Washington needs a smart approach to the blockchain industry

The rapid growth of blockchain technologies have raised many questions about how authorities should regulate this relatively new sector. Some politicians worry that overlooking the industry could put the financial system at risk, including Democratic Rep. Juan Vargas, which has gone to the post office as if to say “Most people I know who have invested in cryptocurrencies (have done so) … because they think they can get rich quick. We’ve seen this before, unfortunately, and it led to the financial crisis.

He is correct that as blockchain-based financial instruments become more widespread as an investment class, there is a greater risk of financial instability that could result from the unregulated use of such assets in US financial markets. However, an adequate set of regulations put together in a smart way can ensure both a high level of investor and consumer protection, while ensuring market integrity and promoting innovation. We have seen this in the last century when we consider the various regulations that cover brick-and-mortar financial institutions and Wall Street.

As blockchain assets continue to integrate into the global economy, many countries have already developed laws and regulations at the national level. For example, the EU recently announced a set of new regulations for cryptocurrency sector – EU Markets in Crypto Assets Act (MiCA). The legislation covers issuers of unbacked cryptoassets, and stablecoins, as well as the trading venues and wallets where cryptoassets are held. The MiCA Act protects both consumers and investors, standardizes actors and monitors the energy consumption of crypto-assets.

Another positive example is South Korea where they passed legislation on anti-money laundering and combating the financing of terrorism. The regulation implements mandatory requirements for a wide range of virtual asset service providers. This step creates a safer financial environment, with financial regulators gaining access to data regarding crypto transactions, which due to the technical nature of the blockchain protocol is preserved with each additional transaction.

The United Arab Emirates has established the Dubai Virtual Assets Regulatory Authority (VARA) which aims to protect and regulate the stakeholders in virtual asset services. VARA’s mandate includes monitoring trading activities in virtual asset services to prevent price manipulation and establishing high standards for the protection of personal data.

It is certainly worth utilizing the most beneficial regulations from other successful frameworks for America’s Blockchain Ecosystem. This will bring the industry in line with similar regulations legacy financial institutions have been subject to for decades without changing the inherent benefits of decentralized finance (also known as DeFi). A set of laws governing digital assets would also provide greater stability to the US economy while consumers would benefit from greater protection. This will help ensure that the government and American citizens will get all the benefits that crypto and blockchain offers.

However, overly harsh restrictions risk stifling growth, development and innovation. This would put the United States behind almost equal competitors such as China, create economic and national security issues. Washington is arguably behind our European and Asian partners when it comes to a blockchain strategy.

Regulation should not change the fundamental nature of these technologies in any way, they should only make users safer. Rules for asset classes should concentrate on making them safer and easier to use, rather than erecting ersatz barriers in the name of “protection”, which the industry would bypass anyway. In sum, US blockchain success will depend on a regulatory policy environment that provides clarity, allows for growth, and holds the industry accountable.

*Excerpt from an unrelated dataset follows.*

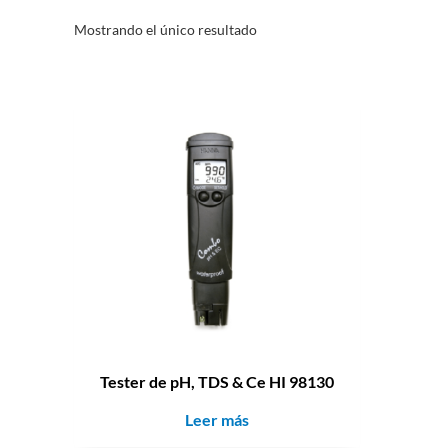
Mostrando el único resultado
Tester de pH, TDS & Ce HI 98130
Leer más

The will to create this political environment exists. The serious and legitimate voices in the blockchain industry all agree that regulation is overdue and a significant number of lawmakers on both sides of the aisle, including bipartisan The Congressional Blockchain Caucus, recognize the benefits. A balanced set of regulations will ensure a higher level of investor and consumer protection, and market integrity in this sector in the US, and will help push fly-by-night crypto operations as well as scammers out of the market.

Going back to Rep. Vargas and other lawmakers, hopefully our leaders in Washington will seize this opportunity to deliver the right kind of regulation to help America stay on top of this critical, innovative and evolving industry.